Прозвище, как он поясняет, «не всегда достохвальное для государей, если оно не
соединено с иными правами на всеобщее уважение».
Из чего исходил историк, делая такой, не совсем
лестный для Ивана Ивановича вывод? Может быть, из того обстоятельства, что в
год венчания среднего сына Калиты на великокняжеский престол рязанцы,
руководимые своим маловозрастным князем Олегом, отняли у Москвы пограничный
город Лопасню (стоявший на южном берегу Оки, напротив впадения в нее речки
Лопасни)? Отняли, можно сказать, под самым носом, а московский князь даже не
подумал наказать строптивцев, выбить их тут же из своей сторожевой крепости. Уж
наверное покойный Семен не спустил бы обидчикам.
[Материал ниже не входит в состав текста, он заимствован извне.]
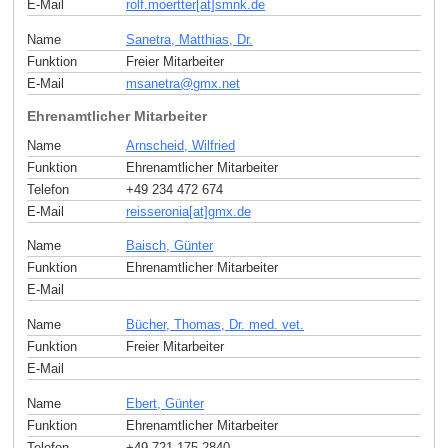
E-Mail
rolf.moertter[at]smnk
.
de
Name
Sanetra, Matthias, Dr.
Funktion
Freier Mitarbeiter
E-Mail
msanetra
@
gmx
.
net
Ehrenamtlicher Mitarbeiter
Name
Arnscheid, Wilfried
Funktion
Ehrenamtlicher Mitarbeiter
Telefon
+49 234 472 674
E-Mail
reisseronia[at]gmx
.
de
Name
Baisch, Günter
Funktion
Ehrenamtlicher Mitarbeiter
E-Mail
Name
Bücher, Thomas, Dr. med. vet.
Funktion
Freier Mitarbeiter
E-Mail
Name
Ebert, Günter
Funktion
Ehrenamtlicher Mitarbeiter
Telefon
+49 721 175 2840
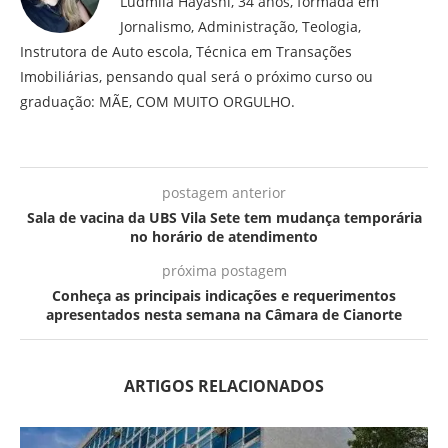
Ludmila Hayashi, 34 anos, formada em
Jornalismo, Administração, Teologia,
Instrutora de Auto escola, Técnica em Transações
Imobiliárias, pensando qual será o próximo curso ou
graduação: MÃE, COM MUITO ORGULHO.
postagem anterior
Sala de vacina da UBS Vila Sete tem mudança temporária
no horário de atendimento
próxima postagem
Conheça as principais indicações e requerimentos
apresentados nesta semana na Câmara de Cianorte
ARTIGOS RELACIONADOS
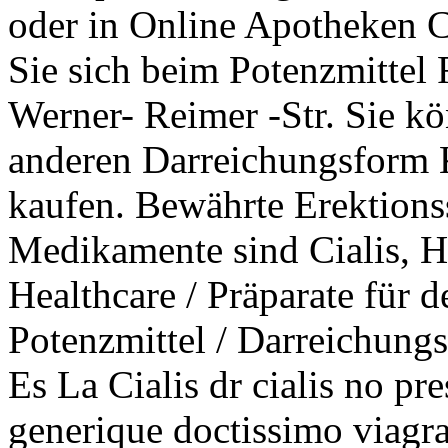
oder in Online Apotheken C
Sie sich beim Potenzmittel 
Werner- Reimer -Str. Sie kö
anderen Darreichungsform 
kaufen. Bewährte Erektions
Medikamente sind Cialis, H
Healthcare / Präparate für 
Potenzmittel / Darreichungs
Es La Cialis dr cialis no pre
generique doctissimo viagra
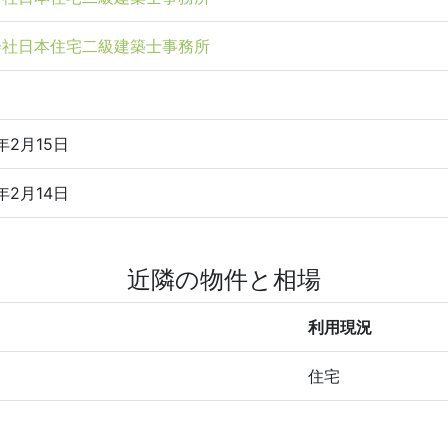
会社日本住宅二級建築士事務所
年2月15日
年2月14日
近隣の物件と相場
利用現況
住宅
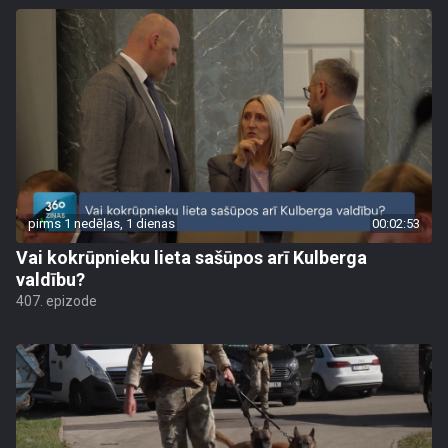
pirms 1 nedēļas, 1 dienas
00:02:53
Vai kokrūpnieku lieta sašūpos arī Kulberga
valdību?
407. epizode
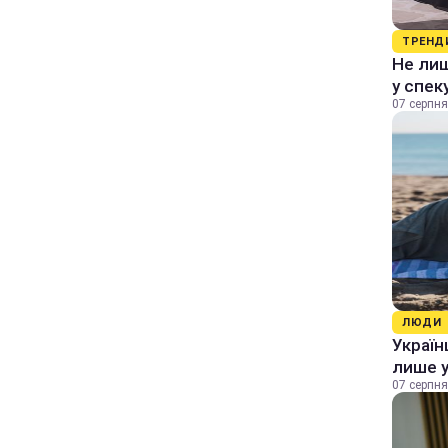
ТРЕНД
Не лиш
у спек
07 серпня
ЛЮДИ
Україн
лише у
07 серпня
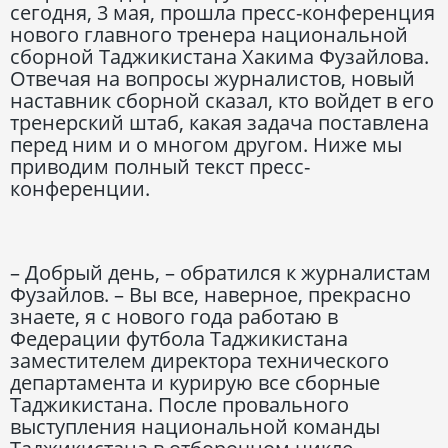
сегодня, 3 мая, прошла пресс-конференция
нового главного тренера национальной
сборной Таджикистана Хакима Фузайлова.
Отвечая на вопросы журналистов, новый
наставник сборной сказал, кто войдет в его
тренерский штаб, какая задача поставлена
перед ним и о многом другом. Ниже мы
приводим полный текст пресс-
конференции.
– Добрый день, – обратился к журналистам
Фузайлов. – Вы все, наверное, прекрасно
знаете, я с нового года работаю в
Федерации футбола Таджикистана
заместителем директора технического
департамента и курирую все сборные
Таджикистана. После провального
выступления национальной команды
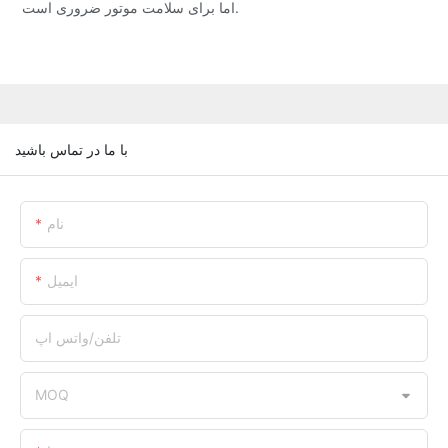
اما برای سلامت موتور ضروری است.
با ما در تماس باشید
نام
ایمیل
تلفن/واتس اپ
MOQ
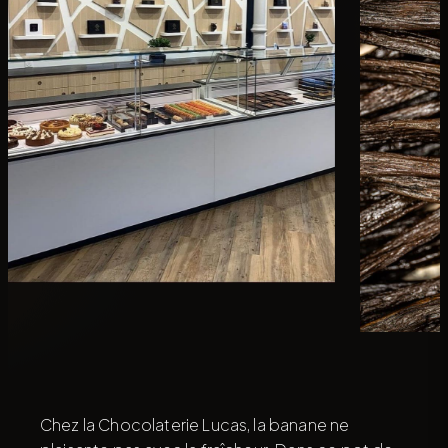
Chez la Chocolaterie Lucas, la banane ne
Именно такого, считает Карамзин, «тихого, миролюбивого
и слабого», как Иван Иванович, князя хану Джанибеку и хотелось видеть во главе
беспокойного русского улуса.
Иногда при написании портретов того или иного
государственного деятеля Древней Руси наши историки испытывали почти
непреодолимые затруднения: слишком мало под рукой материала для того, чтобы
вылепить характер, хоть чем-то отличающийся от других. В. О. Ключевский,
например, даже сделал из этого вывод, что все московские князья до Ивана III и
вообще были по природе безлики, «как две капли воды, похожи друг на друга, так
что наблюдатель иногда затрудняется решить, кто из них Иван, а кто Василий...
они представляются не живыми лицами, даже не портретами, а скорее
манекенами...». Они «не выше и не ниже среднего уровня»... «Это князья без
всякого блеска, без признаков как героического, так и нравственного величия».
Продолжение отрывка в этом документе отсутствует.